*** Opening of Input data ***
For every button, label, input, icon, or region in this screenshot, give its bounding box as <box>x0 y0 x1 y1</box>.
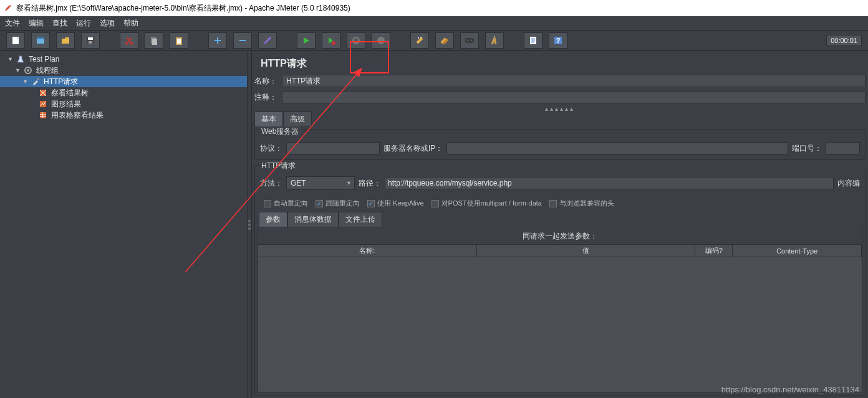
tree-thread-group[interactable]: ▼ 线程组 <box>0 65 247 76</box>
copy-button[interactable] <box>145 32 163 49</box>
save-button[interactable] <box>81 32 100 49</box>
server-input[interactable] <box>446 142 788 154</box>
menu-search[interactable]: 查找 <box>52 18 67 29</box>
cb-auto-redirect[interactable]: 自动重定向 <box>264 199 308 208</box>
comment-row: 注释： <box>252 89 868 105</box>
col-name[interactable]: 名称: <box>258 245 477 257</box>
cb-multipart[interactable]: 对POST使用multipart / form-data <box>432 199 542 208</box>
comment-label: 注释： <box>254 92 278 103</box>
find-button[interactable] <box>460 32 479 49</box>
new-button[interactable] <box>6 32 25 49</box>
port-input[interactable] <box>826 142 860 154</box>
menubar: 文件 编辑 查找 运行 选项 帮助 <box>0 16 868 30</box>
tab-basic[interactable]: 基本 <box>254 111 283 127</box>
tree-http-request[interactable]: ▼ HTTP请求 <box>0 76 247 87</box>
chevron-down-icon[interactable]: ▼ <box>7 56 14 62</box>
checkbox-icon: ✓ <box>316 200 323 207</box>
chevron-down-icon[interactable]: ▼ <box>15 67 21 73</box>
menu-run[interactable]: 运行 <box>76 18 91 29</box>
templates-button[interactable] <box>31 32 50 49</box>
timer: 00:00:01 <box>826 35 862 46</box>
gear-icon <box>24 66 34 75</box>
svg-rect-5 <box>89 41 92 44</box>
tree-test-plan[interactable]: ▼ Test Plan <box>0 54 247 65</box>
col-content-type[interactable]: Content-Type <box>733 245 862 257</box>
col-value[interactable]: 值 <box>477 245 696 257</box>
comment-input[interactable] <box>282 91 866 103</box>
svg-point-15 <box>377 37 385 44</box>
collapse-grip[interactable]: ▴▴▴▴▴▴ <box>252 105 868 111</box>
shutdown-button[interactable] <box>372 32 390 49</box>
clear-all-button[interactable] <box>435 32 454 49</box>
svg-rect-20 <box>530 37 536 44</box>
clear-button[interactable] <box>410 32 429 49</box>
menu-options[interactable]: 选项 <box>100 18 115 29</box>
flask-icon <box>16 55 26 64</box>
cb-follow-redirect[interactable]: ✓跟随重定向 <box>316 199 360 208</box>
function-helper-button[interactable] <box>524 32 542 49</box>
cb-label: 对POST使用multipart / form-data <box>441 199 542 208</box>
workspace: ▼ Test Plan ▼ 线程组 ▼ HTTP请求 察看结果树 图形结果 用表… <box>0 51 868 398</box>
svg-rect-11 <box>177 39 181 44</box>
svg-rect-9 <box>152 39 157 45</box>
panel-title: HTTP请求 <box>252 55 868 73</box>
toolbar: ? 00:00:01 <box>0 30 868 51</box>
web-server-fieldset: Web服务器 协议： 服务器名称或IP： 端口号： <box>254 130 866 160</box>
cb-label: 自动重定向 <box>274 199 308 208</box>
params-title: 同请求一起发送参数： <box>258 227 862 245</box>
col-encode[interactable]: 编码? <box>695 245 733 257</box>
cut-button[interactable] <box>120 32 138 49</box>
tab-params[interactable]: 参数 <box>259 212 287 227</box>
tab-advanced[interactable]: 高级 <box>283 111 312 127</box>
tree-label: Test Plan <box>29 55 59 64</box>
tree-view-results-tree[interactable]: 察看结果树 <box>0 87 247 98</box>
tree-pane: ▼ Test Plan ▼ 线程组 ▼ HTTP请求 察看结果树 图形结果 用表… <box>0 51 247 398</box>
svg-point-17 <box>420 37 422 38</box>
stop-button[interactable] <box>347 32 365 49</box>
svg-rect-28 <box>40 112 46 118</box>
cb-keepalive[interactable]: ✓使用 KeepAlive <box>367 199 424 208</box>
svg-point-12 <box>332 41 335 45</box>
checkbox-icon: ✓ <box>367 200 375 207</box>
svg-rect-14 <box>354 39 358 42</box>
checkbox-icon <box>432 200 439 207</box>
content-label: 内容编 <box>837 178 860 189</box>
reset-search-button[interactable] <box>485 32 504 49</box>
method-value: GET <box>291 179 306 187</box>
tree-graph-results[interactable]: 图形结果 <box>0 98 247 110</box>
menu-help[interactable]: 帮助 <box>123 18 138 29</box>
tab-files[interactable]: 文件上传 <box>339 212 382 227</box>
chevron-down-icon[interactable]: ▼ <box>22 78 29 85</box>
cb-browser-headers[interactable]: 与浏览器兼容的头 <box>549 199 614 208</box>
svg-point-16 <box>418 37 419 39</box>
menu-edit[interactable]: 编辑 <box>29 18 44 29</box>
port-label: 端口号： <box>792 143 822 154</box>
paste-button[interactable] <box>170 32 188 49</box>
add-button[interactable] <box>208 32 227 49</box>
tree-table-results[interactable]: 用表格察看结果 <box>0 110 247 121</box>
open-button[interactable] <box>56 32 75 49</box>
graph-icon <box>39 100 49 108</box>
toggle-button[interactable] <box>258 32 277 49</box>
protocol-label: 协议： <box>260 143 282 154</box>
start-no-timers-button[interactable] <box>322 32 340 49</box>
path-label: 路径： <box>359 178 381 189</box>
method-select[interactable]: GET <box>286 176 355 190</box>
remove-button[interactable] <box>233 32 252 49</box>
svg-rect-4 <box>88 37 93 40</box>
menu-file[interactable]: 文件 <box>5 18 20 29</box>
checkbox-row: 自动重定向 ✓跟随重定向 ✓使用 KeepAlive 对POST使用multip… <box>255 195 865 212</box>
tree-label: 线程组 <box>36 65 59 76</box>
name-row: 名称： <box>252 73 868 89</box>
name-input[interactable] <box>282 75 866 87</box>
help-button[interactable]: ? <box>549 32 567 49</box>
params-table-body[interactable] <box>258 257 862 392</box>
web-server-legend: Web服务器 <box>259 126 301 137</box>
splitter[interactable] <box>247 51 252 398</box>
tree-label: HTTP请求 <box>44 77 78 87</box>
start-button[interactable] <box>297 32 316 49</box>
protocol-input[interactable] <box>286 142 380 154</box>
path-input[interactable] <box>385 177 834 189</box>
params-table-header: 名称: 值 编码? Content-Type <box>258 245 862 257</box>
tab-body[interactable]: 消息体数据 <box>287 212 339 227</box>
*** Close of Input data ***
What you will do.
Copy out each line of the data where the string "对POST使用multipart" appears.

Response below.
cb-multipart[interactable]: 对POST使用multipart / form-data <box>432 199 542 208</box>
cb-label: 对POST使用multipart / form-data <box>441 199 542 208</box>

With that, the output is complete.